Taggart A, Benson C, Kane D. Ultrasound in rheumatology. Reports on the Rheumatic Diseases (Series 6), Topical Reviews 9, Arthritis Research UK, 2011 Summer.

Continuing professional development (CPD) task

Case presentation 1

A teenage boy presents with a hard lump in the anterior thigh increasing over 3 weeks with chronic pain.

  • Any specific questions?
  • What is preferred initial diagnostic modality?
  • What is the differential diagnosis?

Case presentation 2

Another teenage boy presents with a 6-month history of pain in his right hip, initially intermittent but now continuous, tending to be worse at night. There was no exacerbation with exercise. Partial relief was gained by non-steroidal anti-inflammatory medication. Examination revealed vague mild upper femoral tenderness only.

  • What is the most likely diagnosis?
  • What radiological and other tests would be most appropriate to confirm?

Case presentation 3

A 34-year-old woman presents with a 2-week history of shoulder pain after a fall on her outstretched arm. An x-ray was performed on the day of injury which was normal.

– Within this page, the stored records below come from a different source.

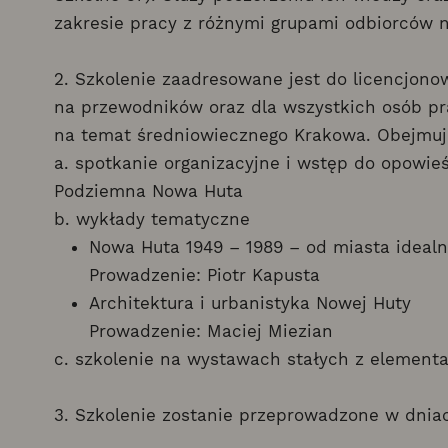
zakresie pracy z różnymi grupami odbiorców n
2. Szkolenie zaadresowane jest do licencjo
na przewodników oraz dla wszystkich osób p
na temat średniowiecznego Krakowa. Obejmuj
a. spotkanie organizacyjne i wstęp do opowieś
Podziemna Nowa Huta
b. wykłady tematyczne
Nowa Huta 1949 – 1989 – od miasta ideal
Prowadzenie: Piotr Kapusta
Architektura i urbanistyka Nowej Huty
Prowadzenie: Maciej Miezian
c. szkolenie na wystawach stałych z element
3. Szkolenie zostanie przeprowadzone w dnia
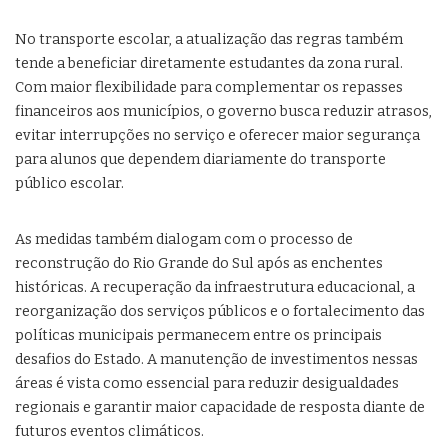
No transporte escolar, a atualização das regras também
tende a beneficiar diretamente estudantes da zona rural.
Com maior flexibilidade para complementar os repasses
financeiros aos municípios, o governo busca reduzir atrasos,
evitar interrupções no serviço e oferecer maior segurança
para alunos que dependem diariamente do transporte
público escolar.
As medidas também dialogam com o processo de
reconstrução do Rio Grande do Sul após as enchentes
históricas. A recuperação da infraestrutura educacional, a
reorganização dos serviços públicos e o fortalecimento das
políticas municipais permanecem entre os principais
desafios do Estado. A manutenção de investimentos nessas
áreas é vista como essencial para reduzir desigualdades
regionais e garantir maior capacidade de resposta diante de
futuros eventos climáticos.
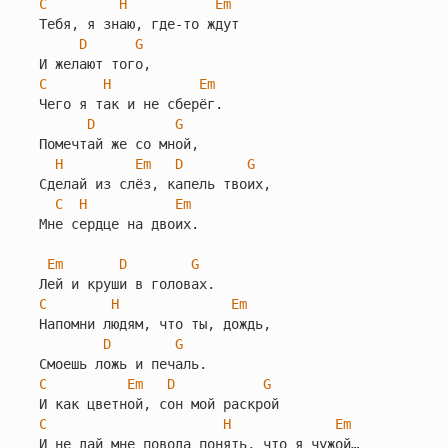
C
H
Em
Тебя, я знаю, где-то ждут

D
G
C
H
Em
Чего я так и не сберёг.

D
G
Помечтай же со мной,

H
Em
D
G
Сделай из слёз, капель твоих,

C
H
Em
Мне сердце на двоих.

Em
D
G
C
H
Em
Напомни людям, что ты, дождь,

D
G
C
Em
D
G
C
H
Em
И не дай мне повода понять, что я чужой…
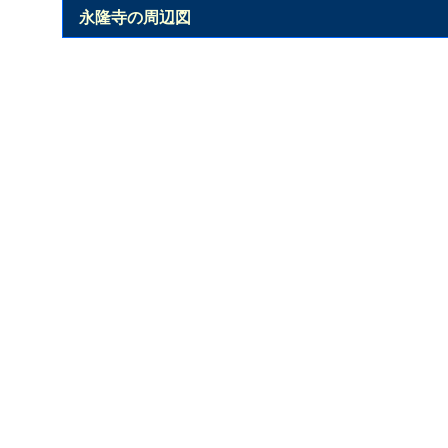
永隆寺の周辺図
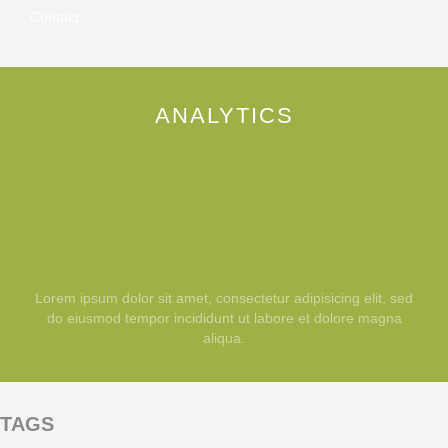
Contact
ANALYTICS
Lorem ipsum dolor sit amet, consectetur adipisicing elit, sed
do eiusmod tempor incididunt ut labore et dolore magna
aliqua.
TAGS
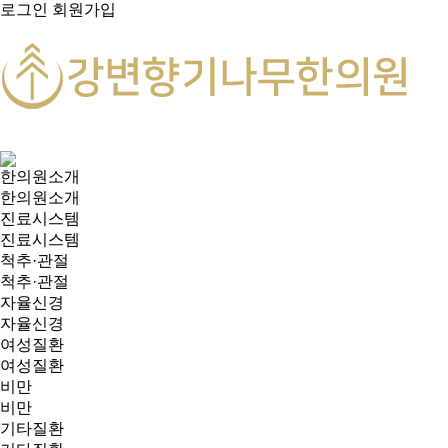
로그인
회원가입
한의원소개
한의원소개
진료시스템
진료시스템
척추·관절
척추·관절
자율신경
자율신경
여성질환
여성질환
비만
비만
기타질환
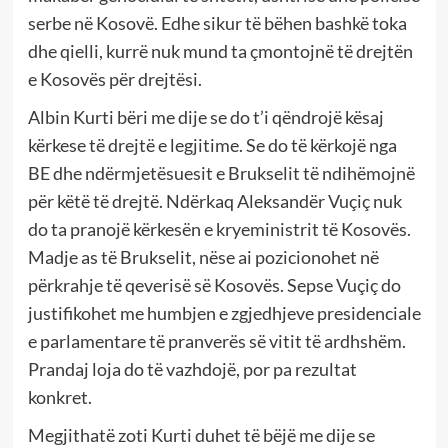
serbe në Kosovë. Edhe sikur të bëhen bashkë toka
dhe qielli, kurrë nuk mund ta çmontojnë të drejtën
e Kosovës për drejtësi.
Albin Kurti bëri me dije se do t’i qëndrojë kësaj
kërkese të drejtë e legjitime. Se do të kërkojë nga
BE dhe ndërmjetësuesit e Brukselit të ndihëmojnë
për këtë të drejtë. Ndërkaq Aleksandër Vuçiç nuk
do ta pranojë kërkesën e kryeministrit të Kosovës.
Madje as të Brukselit, nëse ai pozicionohet në
përkrahje të qeverisë së Kosovës. Sepse Vuçiç do
justifikohet me humbjen e zgjedhjeve presidenciale
e parlamentare të pranverës së vitit të ardhshëm.
Prandaj loja do të vazhdojë, por pa rezultat
konkret.
Megjithatë zoti Kurti duhet të bëjë me dije se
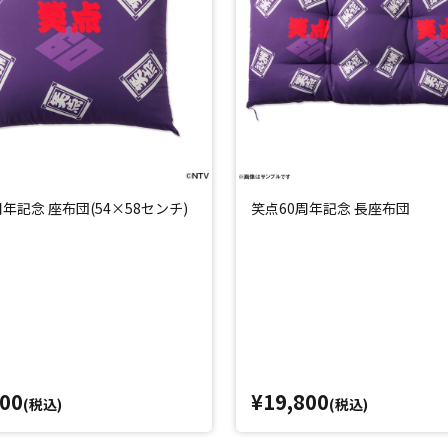
周年記念 座布団(54×58センチ)
笑点60周年記念 長座布団
800
¥19,800
(税込)
(税込)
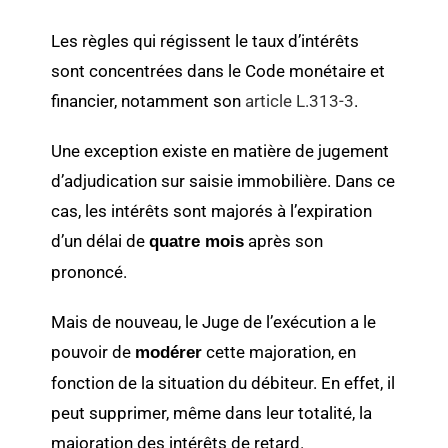
Les règles qui régissent le taux d’intérêts
sont concentrées dans le Code monétaire et
financier, notamment son
article L.313-3
.
Une exception existe en matière de jugement
d’adjudication sur saisie immobilière. Dans ce
cas, les intérêts sont majorés à l’expiration
d’un délai de
après son
quatre mois
prononcé.
Mais de nouveau, le Juge de l’exécution a le
pouvoir de
cette majoration, en
modérer
fonction de la situation du débiteur. En effet, il
peut supprimer, même dans leur totalité, la
majoration des intérêts de retard.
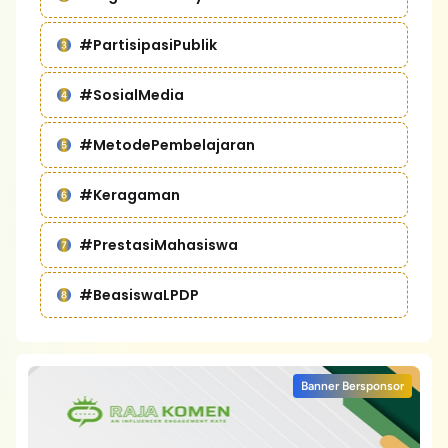
#PartisipasiPublik
#SosialMedia
#MetodePembelajaran
#Keragaman
#PrestasiMahasiswa
#BeasiswaLPDP
Banner Bersponsor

  • What is the most likely diagnosis?
  • What is the next most appropriate diagnostic test?

Answers

1. Further questioning reveals a history of contact sport (rugby) and some minor incidental bruising on the thigh 5 weeks previously. Ultrasound and x-ray are the preferred initial modalities which diagnose myositis ossificans, a calcifying and ossifying haematoma. 40% of such cases have no specific history of trauma and can lead to chronic pain; surgery may be indicated.

2. Osteoid osteoma (benign cortical tumour of osteoblastic nidus surrounded by reactive sclerosis). Imaging features are characteristic and diagnostic. X-ray would show a small lytic lesion (nidus) surrounded by cortical thickening and sclerosis in the femoral neck, and radioisotope bone scanning with 99m TcMDP reveals a very focal and characteristically hot nidus in the centre of this cortical abnormality. Many tertiary referral MSK units now offer minimally invasive radio frequency ablation to treat these.

A normal white cell count and CRP/ESR would make the differential diagnoses of osteomyelitis, septic arthritis and bone abscess unlikely and lack of onset of pain or exacerbation related to exercise makes stress fracture unlikely.

3. Rotator cuff tear. Expedited ultrasound and then referral as early repair has a better prognosis. Ultrasound can also diagnose radiographically occult undisplaced fractures of the greater tuberosity!